Background information
Born (1956-02-16)16 February 1956
Roxburgh, New Zealand
Died 2 February 2016(2016-02-02) (aged 59)
Otago Peninsula, New Zealand
Occupation(s) Musician, singer-songwriter
Years active 1973–2016
Associated acts The Chaps
Footspa
Spot On
How's That
Play School
Ginger Minge Binge Bush Band
High Country Bluegrass.
Website Turner's webpage

Marcus William Turner (16 February 1956 – 2 February 2016) was a singer-songwriter and folk musician from New Zealand. He performed at folk festivals in New Zealand, in Australia, and overseas. He was also a presenter in the TVNZ children's television programmes Spot On, How's That and Play School (in the latter of which he was also a director).

Turner lived on the Otago Peninsula, near Dunedin, New Zealand.[1] He died in early February 2016.

Early life[edit]

Turner was born in Roxburgh, the eldest of three children (the others being a brother, Linus, and a sister, Marcella), and grew up in the small seaside settlement of Karitane. His parents worked as psychiatric nurses at the nearby Cherry Farm Hospital.
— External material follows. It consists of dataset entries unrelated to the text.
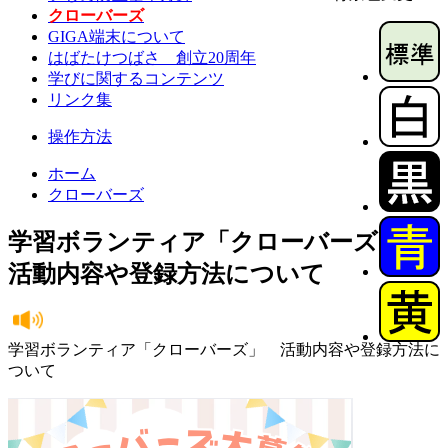
クローバーズ
GIGA端末について
はばたけつばさ 創立20周年
学びに関するコンテンツ
リンク集
操作方法
ホーム
クローバーズ
学習ボランティア「クローバーズ」
活動内容や登録方法について
学習ボランティア「クローバーズ」 活動内容や登録方法に
ついて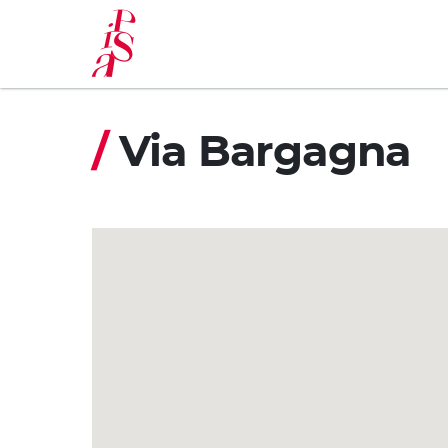
Pasar
al
contenido
principal
/
Via Bargagna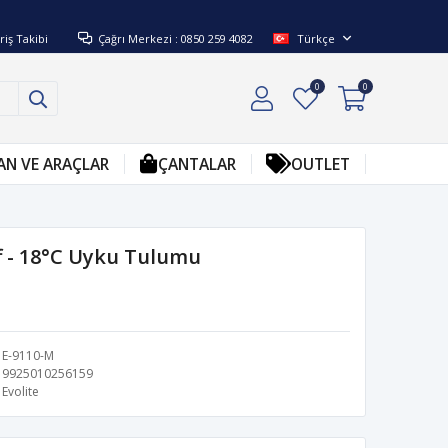
riş Takibi
Çağrı Merkezi : 0850 259 4082
Türkçe
0
0
AN VE ARAÇLAR
ÇANTALAR
OUTLET
f - 18°C Uyku Tulumu
E-9110-M
9925010256159
Evolite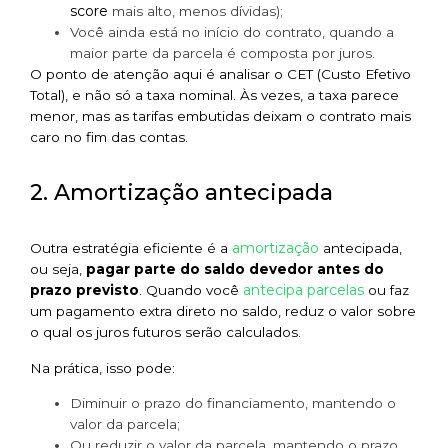
score
mais alto, menos dívidas);
Você ainda está no início do contrato, quando a
maior parte da parcela é composta por juros.
O ponto de atenção aqui é analisar o CET (Custo Efetivo
Total), e não só a taxa nominal. Às vezes, a taxa parece
menor, mas as tarifas embutidas deixam o contrato mais
caro no fim das contas.
2. Amortização antecipada
amortização
Outra estratégia eficiente é a
antecipada,
ou seja,
pagar parte do saldo devedor antes do
antecipa parcelas
prazo previsto
. Quando você
ou faz
um pagamento extra direto no saldo, reduz o valor sobre
o qual os juros futuros serão calculados.
Na prática, isso pode:
Diminuir o prazo do financiamento, mantendo o
valor da parcela;
Ou reduzir o valor da parcela, mantendo o prazo.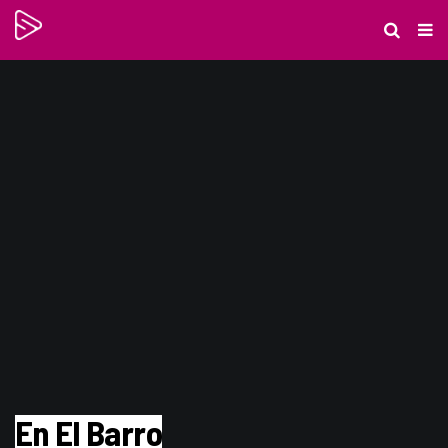
En El Barro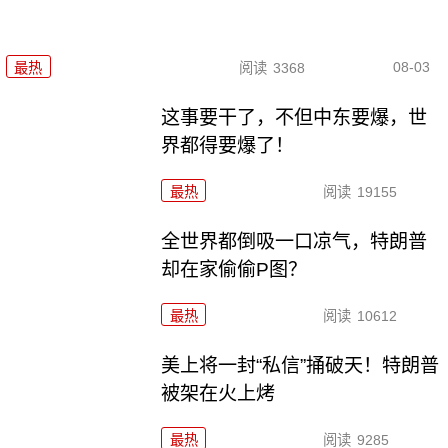
08-03
最热
阅读
3368
这事要干了，不但中东要爆，世
界都得要爆了！
最热
阅读
19155
全世界都倒吸一口凉气，特朗普
却在家偷偷P图？
最热
阅读
10612
美上将一封“私信”捅破天！特朗普
被架在火上烤
最热
阅读
9285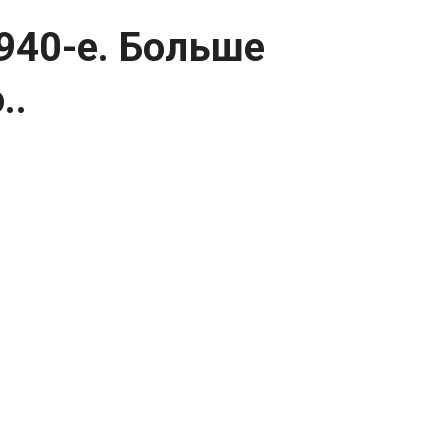
940-е. Больше
..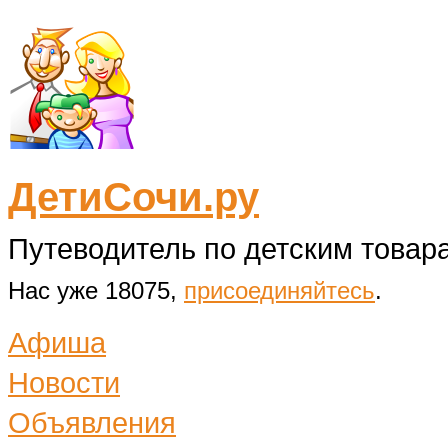
ДетиСочи.ру
Путеводитель по детским товара
Нас уже 18075,
присоединяйтесь
.
Афиша
Новости
Объявления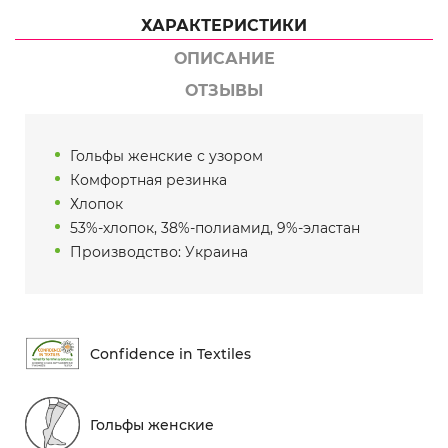
ХАРАКТЕРИСТИКИ
ОПИСАНИЕ
ОТЗЫВЫ
Гольфы женские с узором
Комфортная резинка
Хлопок
53%-хлопок, 38%-полиамид, 9%-эластан
Производство: Украина
Conf​idence in Textiles
Гольфы женские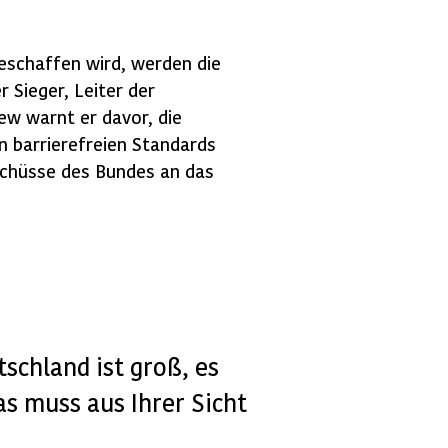
eschaffen wird, werden die
r Sieger, Leiter der
iew warnt er davor, die
 barrierefreien Standards
uschüsse des Bundes an das
schland ist groß, es
s muss aus Ihrer Sicht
Marcus was schooled at East Otago High School in Palmerston, before going to Dunedin's University of Otago, where he majored in zoology, graduating with honours in 1978.[2]

Television career[edit]

Turner joined Television New Zealand (TVNZ), working as a children's television presenter. He became widely known as a presenter of popular programme Spot On, alongside Ian Taylor and Helen McGowan. He also trained to become a television director. He continued to work in television, moving behind the camera to become producer of children's show Play School and writer and producer of children's natural history series Wildtrack. During his time with TVNZ he met production assistant Anne Hewton, who was to become his wife.[2]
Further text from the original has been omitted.